● Exercise requirements:
Pick every line out of the entries below that has the string "Louvre", and copy it.

● Data:
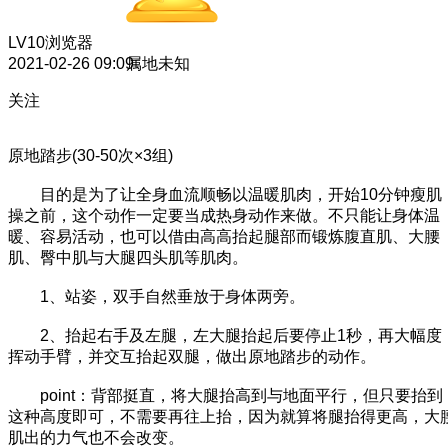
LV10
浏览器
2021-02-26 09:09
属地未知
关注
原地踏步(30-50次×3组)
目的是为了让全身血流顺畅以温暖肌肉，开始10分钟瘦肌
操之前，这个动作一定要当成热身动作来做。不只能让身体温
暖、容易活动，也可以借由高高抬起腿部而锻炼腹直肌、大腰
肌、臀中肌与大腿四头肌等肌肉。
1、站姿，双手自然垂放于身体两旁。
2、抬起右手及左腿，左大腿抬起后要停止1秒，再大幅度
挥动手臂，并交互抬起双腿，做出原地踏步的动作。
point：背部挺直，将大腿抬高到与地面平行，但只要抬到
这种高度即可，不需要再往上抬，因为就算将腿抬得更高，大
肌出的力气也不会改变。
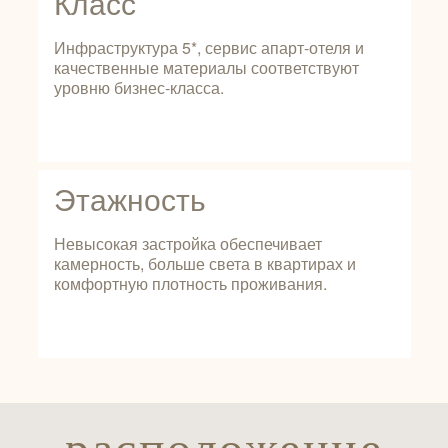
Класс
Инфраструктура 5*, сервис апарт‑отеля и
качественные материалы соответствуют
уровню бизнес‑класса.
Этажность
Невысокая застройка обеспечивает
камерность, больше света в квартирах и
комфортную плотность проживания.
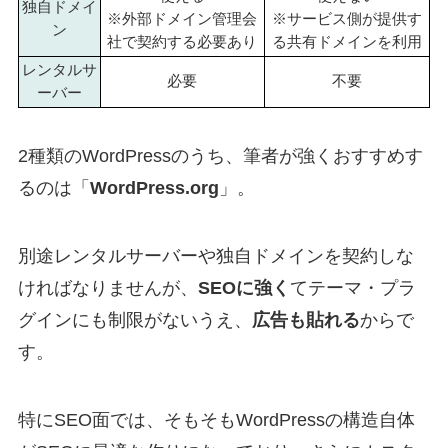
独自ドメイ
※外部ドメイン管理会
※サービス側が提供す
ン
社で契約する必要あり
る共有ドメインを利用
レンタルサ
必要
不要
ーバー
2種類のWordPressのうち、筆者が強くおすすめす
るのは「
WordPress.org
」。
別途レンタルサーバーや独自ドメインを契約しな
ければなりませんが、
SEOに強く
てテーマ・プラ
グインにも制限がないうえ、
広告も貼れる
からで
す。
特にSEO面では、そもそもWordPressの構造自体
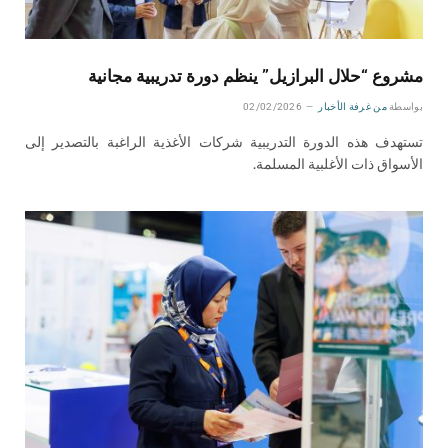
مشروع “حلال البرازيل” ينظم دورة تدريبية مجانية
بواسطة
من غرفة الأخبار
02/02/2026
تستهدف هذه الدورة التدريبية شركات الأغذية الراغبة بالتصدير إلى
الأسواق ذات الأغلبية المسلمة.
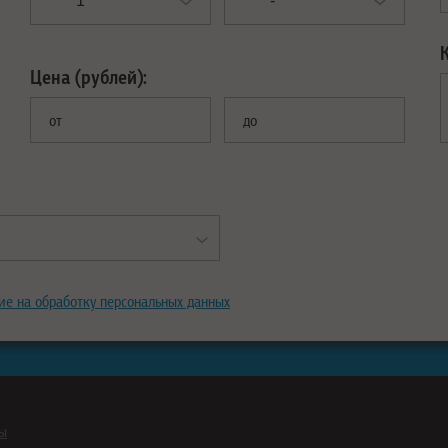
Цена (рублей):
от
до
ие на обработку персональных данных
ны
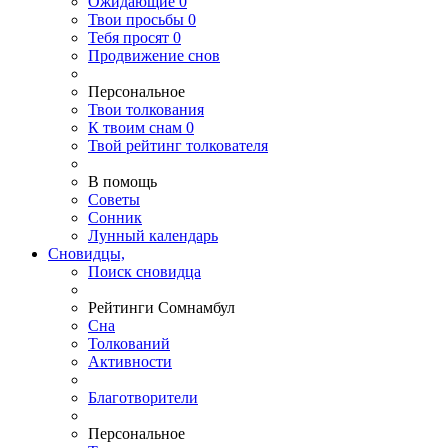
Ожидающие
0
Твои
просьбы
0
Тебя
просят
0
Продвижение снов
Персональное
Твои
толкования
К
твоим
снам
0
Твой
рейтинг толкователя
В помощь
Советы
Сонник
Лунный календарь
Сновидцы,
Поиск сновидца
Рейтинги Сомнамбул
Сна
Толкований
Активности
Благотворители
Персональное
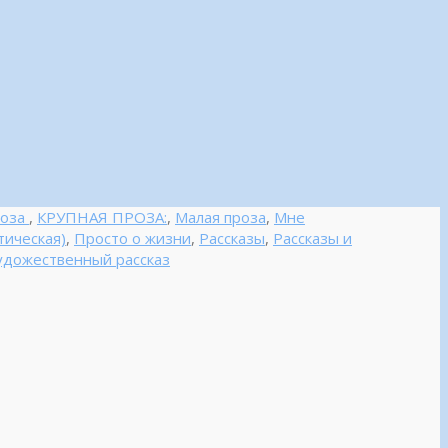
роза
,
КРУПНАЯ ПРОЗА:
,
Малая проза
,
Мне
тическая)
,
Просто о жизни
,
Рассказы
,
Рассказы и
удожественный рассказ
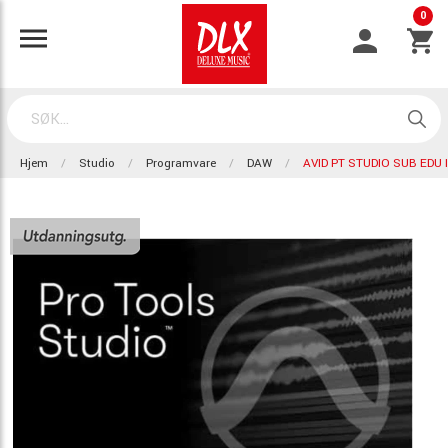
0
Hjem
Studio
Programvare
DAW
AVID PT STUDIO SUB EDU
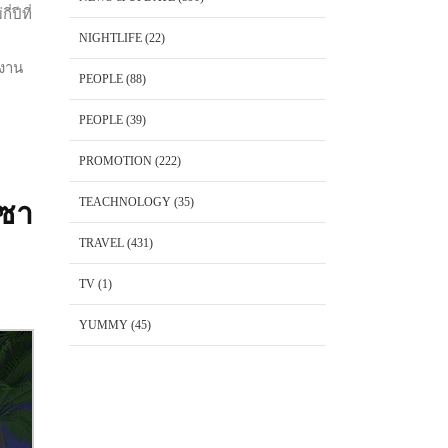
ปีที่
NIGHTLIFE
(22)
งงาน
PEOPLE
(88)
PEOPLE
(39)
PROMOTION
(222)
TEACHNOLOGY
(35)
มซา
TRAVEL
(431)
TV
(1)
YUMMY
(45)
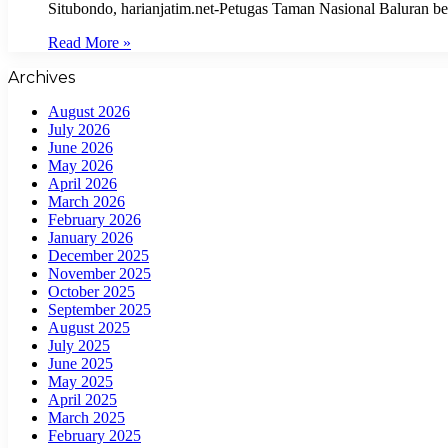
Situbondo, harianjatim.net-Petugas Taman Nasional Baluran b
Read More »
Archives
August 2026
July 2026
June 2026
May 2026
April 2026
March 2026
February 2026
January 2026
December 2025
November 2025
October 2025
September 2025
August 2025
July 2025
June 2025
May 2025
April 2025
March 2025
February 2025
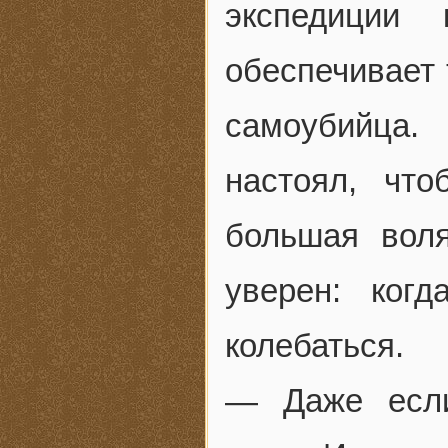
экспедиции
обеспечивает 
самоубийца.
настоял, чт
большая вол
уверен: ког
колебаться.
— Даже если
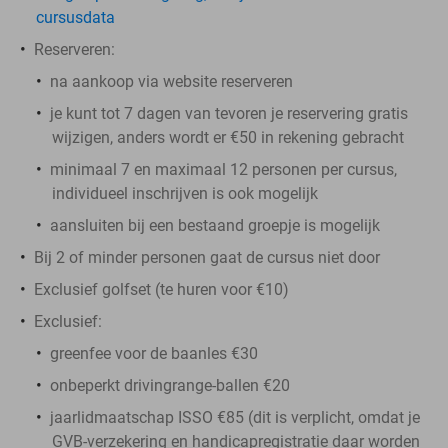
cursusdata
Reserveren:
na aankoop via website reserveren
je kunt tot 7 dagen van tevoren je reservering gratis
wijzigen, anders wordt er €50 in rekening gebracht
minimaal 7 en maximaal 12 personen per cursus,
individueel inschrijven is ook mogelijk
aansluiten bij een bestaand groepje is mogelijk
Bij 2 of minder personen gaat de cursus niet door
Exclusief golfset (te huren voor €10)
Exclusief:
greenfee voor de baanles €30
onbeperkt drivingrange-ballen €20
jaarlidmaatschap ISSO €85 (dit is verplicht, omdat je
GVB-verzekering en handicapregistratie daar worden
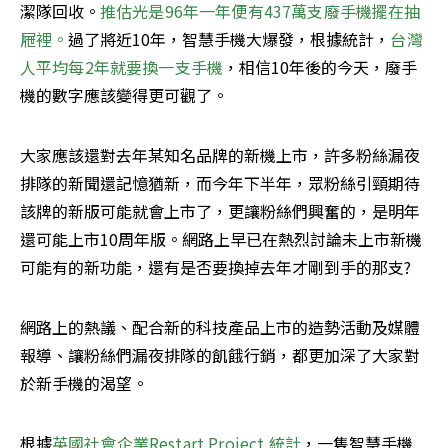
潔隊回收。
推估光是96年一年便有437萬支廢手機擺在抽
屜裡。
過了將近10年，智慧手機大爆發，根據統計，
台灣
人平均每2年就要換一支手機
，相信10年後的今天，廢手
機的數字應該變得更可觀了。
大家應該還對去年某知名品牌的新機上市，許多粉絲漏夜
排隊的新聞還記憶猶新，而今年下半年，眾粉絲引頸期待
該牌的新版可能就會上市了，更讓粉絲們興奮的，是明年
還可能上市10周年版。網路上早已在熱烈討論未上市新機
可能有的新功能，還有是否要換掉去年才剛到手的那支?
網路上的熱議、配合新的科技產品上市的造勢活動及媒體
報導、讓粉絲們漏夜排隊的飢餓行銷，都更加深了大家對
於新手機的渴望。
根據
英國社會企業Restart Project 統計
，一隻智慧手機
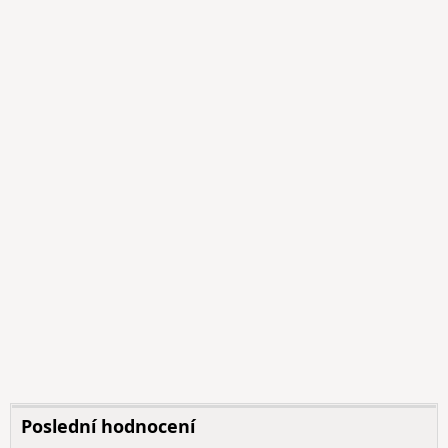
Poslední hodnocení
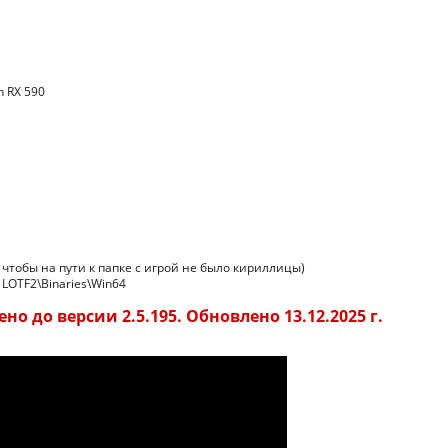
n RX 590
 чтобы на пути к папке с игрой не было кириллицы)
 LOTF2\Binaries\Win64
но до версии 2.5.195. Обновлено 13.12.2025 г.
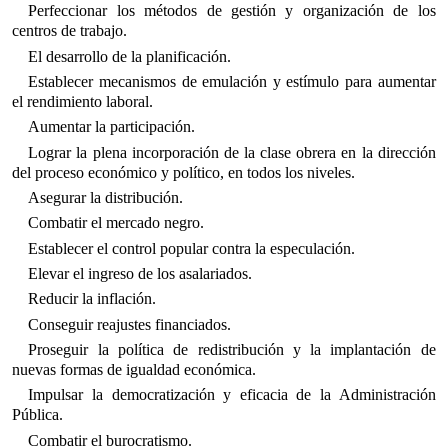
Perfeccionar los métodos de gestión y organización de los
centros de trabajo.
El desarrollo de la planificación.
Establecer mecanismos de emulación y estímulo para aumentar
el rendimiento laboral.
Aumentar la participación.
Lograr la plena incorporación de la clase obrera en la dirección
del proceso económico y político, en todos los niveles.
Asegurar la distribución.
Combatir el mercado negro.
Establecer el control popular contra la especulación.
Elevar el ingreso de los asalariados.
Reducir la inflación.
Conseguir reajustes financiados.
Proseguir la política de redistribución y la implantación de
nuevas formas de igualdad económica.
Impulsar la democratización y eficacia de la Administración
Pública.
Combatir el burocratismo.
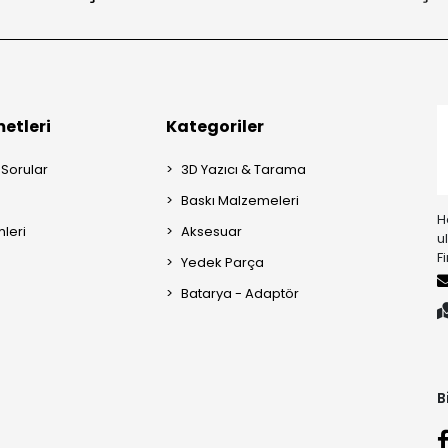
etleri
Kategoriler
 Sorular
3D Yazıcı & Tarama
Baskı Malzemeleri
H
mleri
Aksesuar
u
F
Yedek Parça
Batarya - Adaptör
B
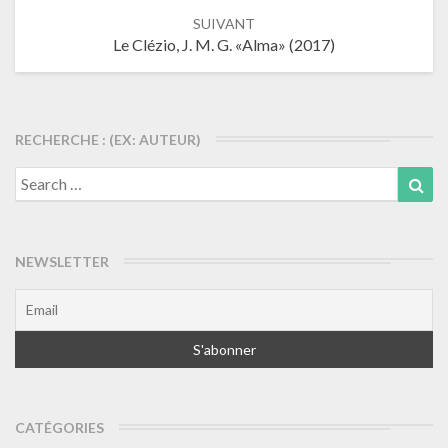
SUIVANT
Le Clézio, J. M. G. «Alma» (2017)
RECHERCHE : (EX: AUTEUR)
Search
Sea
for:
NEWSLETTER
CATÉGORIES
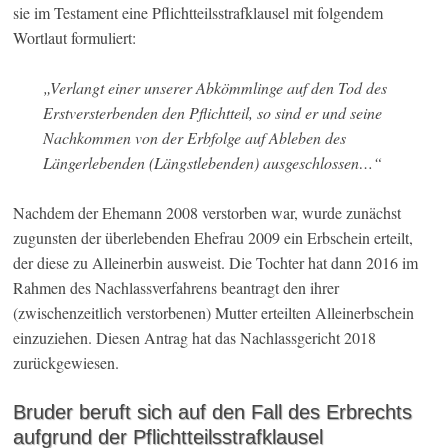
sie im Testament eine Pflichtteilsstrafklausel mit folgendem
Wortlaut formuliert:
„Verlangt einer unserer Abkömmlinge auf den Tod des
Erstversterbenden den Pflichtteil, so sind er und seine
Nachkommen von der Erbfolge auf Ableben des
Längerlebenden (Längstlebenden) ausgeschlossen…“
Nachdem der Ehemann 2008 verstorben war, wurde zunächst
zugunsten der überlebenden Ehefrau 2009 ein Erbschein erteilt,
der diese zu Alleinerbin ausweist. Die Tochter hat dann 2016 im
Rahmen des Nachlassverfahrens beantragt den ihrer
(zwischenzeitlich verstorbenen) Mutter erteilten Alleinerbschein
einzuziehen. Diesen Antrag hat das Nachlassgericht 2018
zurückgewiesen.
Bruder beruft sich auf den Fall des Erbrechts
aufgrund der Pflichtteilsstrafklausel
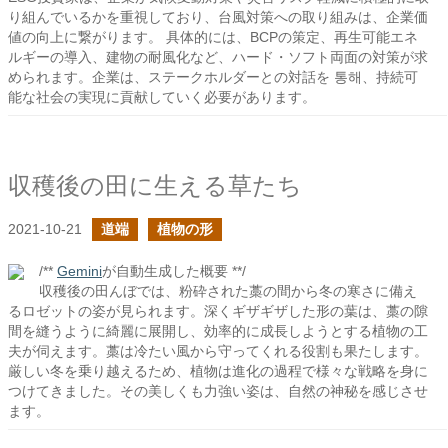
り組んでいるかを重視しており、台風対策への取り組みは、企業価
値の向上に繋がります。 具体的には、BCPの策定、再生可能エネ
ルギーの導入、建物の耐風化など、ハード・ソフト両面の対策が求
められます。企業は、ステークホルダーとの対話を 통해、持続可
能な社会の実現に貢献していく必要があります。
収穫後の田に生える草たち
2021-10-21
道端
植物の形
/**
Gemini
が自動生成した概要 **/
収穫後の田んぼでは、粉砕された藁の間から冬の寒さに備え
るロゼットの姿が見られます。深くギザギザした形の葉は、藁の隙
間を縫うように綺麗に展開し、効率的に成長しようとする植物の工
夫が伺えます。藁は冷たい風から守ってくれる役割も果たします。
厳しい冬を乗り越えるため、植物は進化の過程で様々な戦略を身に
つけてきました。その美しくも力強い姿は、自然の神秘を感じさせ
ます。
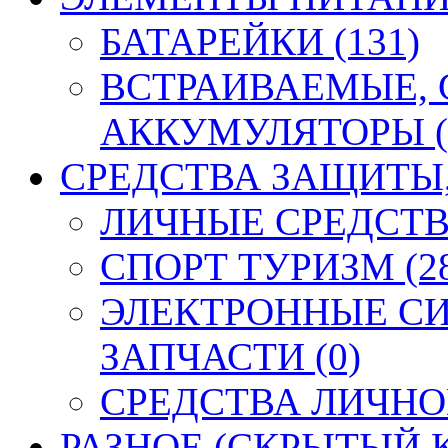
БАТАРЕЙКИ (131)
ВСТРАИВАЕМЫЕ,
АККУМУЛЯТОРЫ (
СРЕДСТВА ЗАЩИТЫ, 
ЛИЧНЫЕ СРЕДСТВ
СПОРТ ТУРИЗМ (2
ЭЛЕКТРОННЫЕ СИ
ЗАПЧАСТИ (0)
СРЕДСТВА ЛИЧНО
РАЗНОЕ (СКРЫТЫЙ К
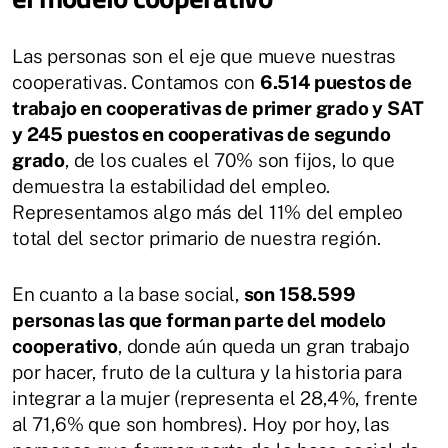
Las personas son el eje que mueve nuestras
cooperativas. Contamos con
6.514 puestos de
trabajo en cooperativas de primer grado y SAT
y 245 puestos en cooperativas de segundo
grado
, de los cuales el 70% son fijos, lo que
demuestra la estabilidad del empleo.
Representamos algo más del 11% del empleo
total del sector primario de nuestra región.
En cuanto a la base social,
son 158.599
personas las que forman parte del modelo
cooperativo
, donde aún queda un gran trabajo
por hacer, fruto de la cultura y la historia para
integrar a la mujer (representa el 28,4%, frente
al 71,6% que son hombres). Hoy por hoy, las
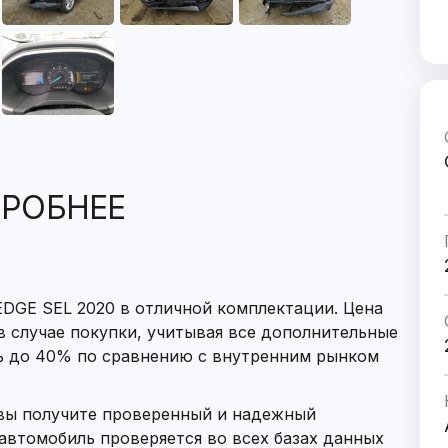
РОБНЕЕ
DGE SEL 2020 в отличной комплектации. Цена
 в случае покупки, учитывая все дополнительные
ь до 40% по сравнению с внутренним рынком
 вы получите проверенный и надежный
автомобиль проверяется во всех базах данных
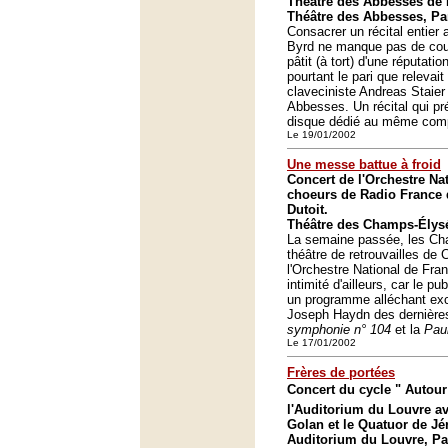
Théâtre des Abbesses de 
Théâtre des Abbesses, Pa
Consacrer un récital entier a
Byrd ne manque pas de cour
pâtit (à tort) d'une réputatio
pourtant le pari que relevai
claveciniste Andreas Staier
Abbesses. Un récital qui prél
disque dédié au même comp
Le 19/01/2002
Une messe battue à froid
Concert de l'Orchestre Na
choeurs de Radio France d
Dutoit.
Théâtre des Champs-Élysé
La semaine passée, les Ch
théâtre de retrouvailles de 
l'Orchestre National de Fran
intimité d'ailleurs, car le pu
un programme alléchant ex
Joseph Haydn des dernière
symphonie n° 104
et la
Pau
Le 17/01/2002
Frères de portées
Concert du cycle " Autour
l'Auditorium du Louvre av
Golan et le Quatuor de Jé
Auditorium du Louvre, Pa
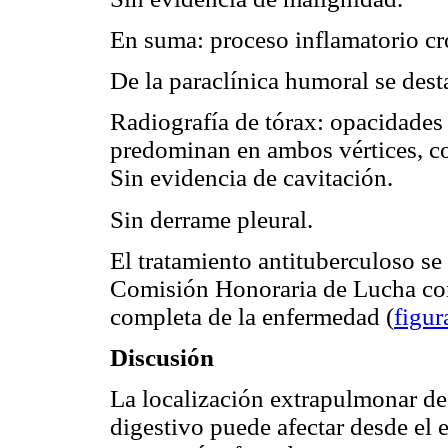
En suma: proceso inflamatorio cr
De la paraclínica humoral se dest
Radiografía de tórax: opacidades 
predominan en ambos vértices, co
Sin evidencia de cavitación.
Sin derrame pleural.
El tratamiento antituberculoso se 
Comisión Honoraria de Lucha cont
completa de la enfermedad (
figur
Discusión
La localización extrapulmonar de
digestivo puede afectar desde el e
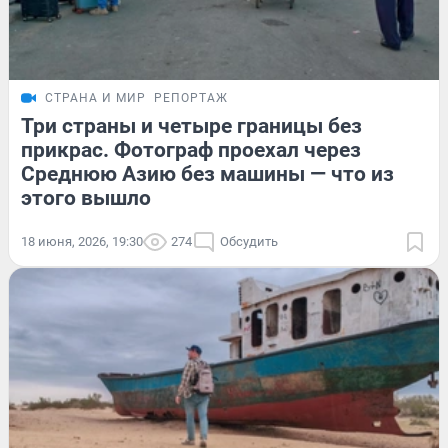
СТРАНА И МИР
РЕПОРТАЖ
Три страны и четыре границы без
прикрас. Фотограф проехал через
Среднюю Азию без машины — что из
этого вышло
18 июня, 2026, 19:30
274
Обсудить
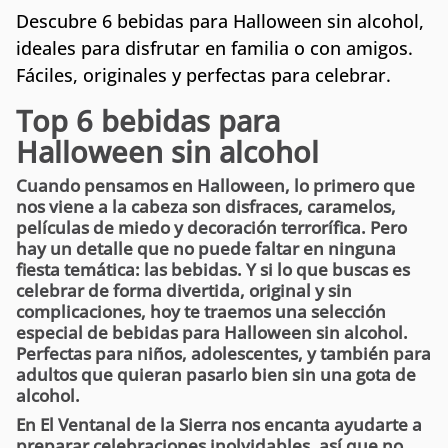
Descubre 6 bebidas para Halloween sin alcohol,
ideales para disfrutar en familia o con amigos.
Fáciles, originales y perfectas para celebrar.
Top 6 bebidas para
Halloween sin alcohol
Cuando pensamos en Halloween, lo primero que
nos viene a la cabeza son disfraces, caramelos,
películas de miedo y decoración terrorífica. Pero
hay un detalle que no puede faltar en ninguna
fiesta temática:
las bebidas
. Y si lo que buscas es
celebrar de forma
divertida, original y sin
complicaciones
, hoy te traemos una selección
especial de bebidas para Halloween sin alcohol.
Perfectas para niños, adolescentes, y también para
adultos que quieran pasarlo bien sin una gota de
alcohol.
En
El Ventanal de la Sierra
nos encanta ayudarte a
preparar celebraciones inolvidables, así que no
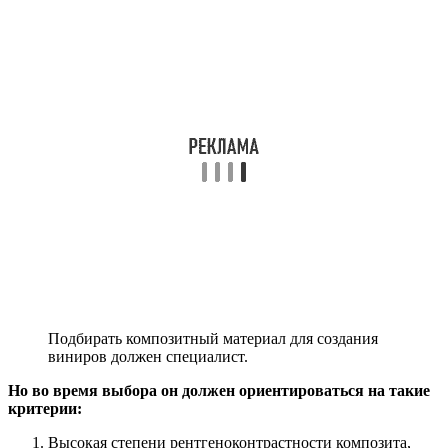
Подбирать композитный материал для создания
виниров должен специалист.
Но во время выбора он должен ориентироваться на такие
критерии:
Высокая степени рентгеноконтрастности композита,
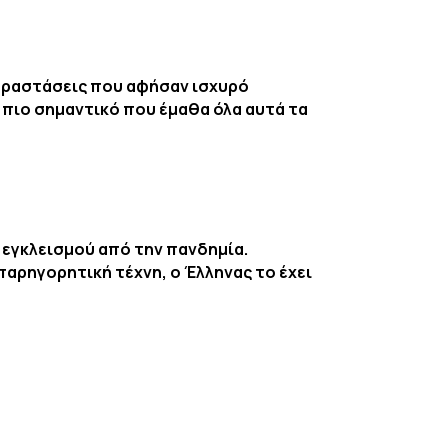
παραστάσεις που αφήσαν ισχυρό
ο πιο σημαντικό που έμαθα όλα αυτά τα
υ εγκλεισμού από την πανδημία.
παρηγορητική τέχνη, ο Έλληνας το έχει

● Exercise output:
l'Auditorium du Louvre av
Auditorium du Louvre, Pa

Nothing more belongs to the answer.